1. The Thames Museum will be specifically dedicated to the archaeology and history of the River Thames which is currently the UK's largest archaeological site. Much of what we know about London's history has been discovered through artifacts recovered from the river, from Mesolithic stone tools to Medieval toys, Celtic sacred offerings to remnants of The Great Fire. Unique, historically important artifacts are continually being found in the river, and the Thames Museum would be a place for academics, visitors and school children to research and learn from these important finds.
2. ‘Hands on History’ will be the most important aspect of the Thames Museum experience and is proven to be one of the best ways to aid learning. The museum will be ideally located on the river, and daily tours using the foreshore as a ‘classroom’ will be designed for pupils and students to get their hands dirty and discover archaeology for themselves. The expert museum guides will help identify these finds and explain the history behind the objects. These history lessons will enthuse and inspire visitors in a revolutionary way.
3. The Thames Museum’s collections will be forever changing. With new discoveries being made on a daily basis, each visit will be different from the last. The museum will also be unique as visitors who participate in the tours of the river foreshore will be able to add to the collections themselves. Some of their artifacts could change the way we look at London’s history forever.
As well as creating a fantastic and original new museum for London, the museum founders want to share their passion for history in order to inspire, enthuse and inform a younger generation. The museum will offer educational trips to the foreshore to schools and other educational bodies. The purpose-built classroom within the museum will act as a hub for creativity and innovation whilst supporting teachers in a variety of ways in order to meet educational agendas. This approach will change the perspective of history linking actuality with education. This would include the types of things we could expect to find on the foreshore, orientation and information about the area we will be searching as well as safety tips and do’s and don’ts.
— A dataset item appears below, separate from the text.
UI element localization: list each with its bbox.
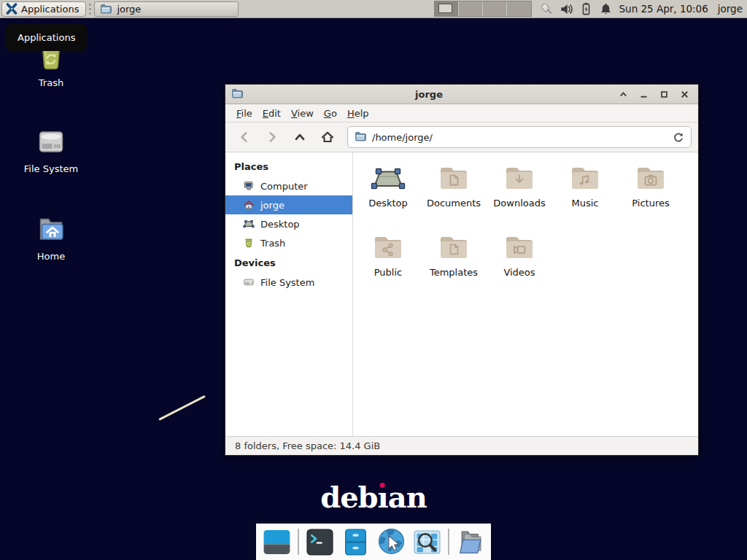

Teaching aids including real artifacts, visual displays, wall maps, etc. will be used to bring history to life. A resin flooring system full of coins and artifacts will act as a virtual foreshore so students can ‘get their eye in’ before going down to the foreshore. The educational foreshore tour will be a real 'hands on history' experience for all and a great way to be inspired. One idea is to provide a check list with 10 - 15 photos of the most common foreshore finds, and students will try to find as many of those items as possible. The list would include Tudor pins, lace chapes, fragments of salt glaze (Bellarmine), fragments of slip ware, Medieval pottery (e.g. green glaze), fly buttons, lead tokens, clay pipes, musket balls, Tudor bricks, ship nails, etc. The foreshore is packed with unusual objects, and every item has its own story to tell. Kids really love a treasure hunt, so the Thames Museum’s educational programme is an exciting way to learn about London’s history. Museum guides will be on hand during the foreshore visit to identify finds and offer plenty of help and encouragement.
Once the foreshore tour is finished, students can return to the museum to get cleaned up. Finds can then be examined carefully and anything of importance recorded. As members of the Thames Mudlarks, the founders regularly record their finds with the Portable Antiquities Scheme (PAS) which has an online database of UK finds. The museum will offer a simple and easy to use version of the PAS database so students can record their important finds themselves directly after their foreshore visit. This recording system will be linked to the main PAS database so that all relevant finds are added. Imagine how cool it will be to record your own find! History Kudos. Your name will be associated with the discovery of a piece of history.
The museum will have a display board with the best finds during that month. This will include a description of the find and the name and age of the finder. This ‘leader board’ will be updated daily on the museum’s website, as well as on our social media channels - Twitter, Facebook and Pinterest. Certificates for find of the month and find of the year will be awarded.
History lessons need never be the same again! Through the finds that they take back to school with them, they can delve further into the history of their treasures in class projects. The excitement can continue as they will see their finds listed on our website, and see if any of their finds are still top of the rankings.
Old timbers, masonry and brickwork, original and authentic items such as barrels, wooden crates and decking will be used as display cases. Larger artifacts such as anchors, pulleys and ship ropes will adorn the walls inside and out. The use of audio and digital equipment will add to this experience.
Educational trip to the Thames foreshore with museum guide
'Hands on History' -- learning about London's history
4. Working closely with the Portable Antiquities Scheme (PAS), the Thames Museum will assist in identifying and recording artifacts on the online database which is an invaluable resource to researchers, historians and the general public. The museum will be a place of discovery and recording where knowledge will be made available for current and future generations.
5. Like a time capsule, the Thames Museum will transport you back to the great Elizabethan, Georgian and Victorian maritime periods when London was the capital of a vast empire and the River Thames was the vital lifeline between Great Britain and its colonies. The interior fit out of the museum would simulate the character of the old Elizabethan, Georgian and Victorian docklands and be inspired by the busy wharves, bustling shipbuilding yards and crowded warehouses so the museum visitor can see, smell and touch the history.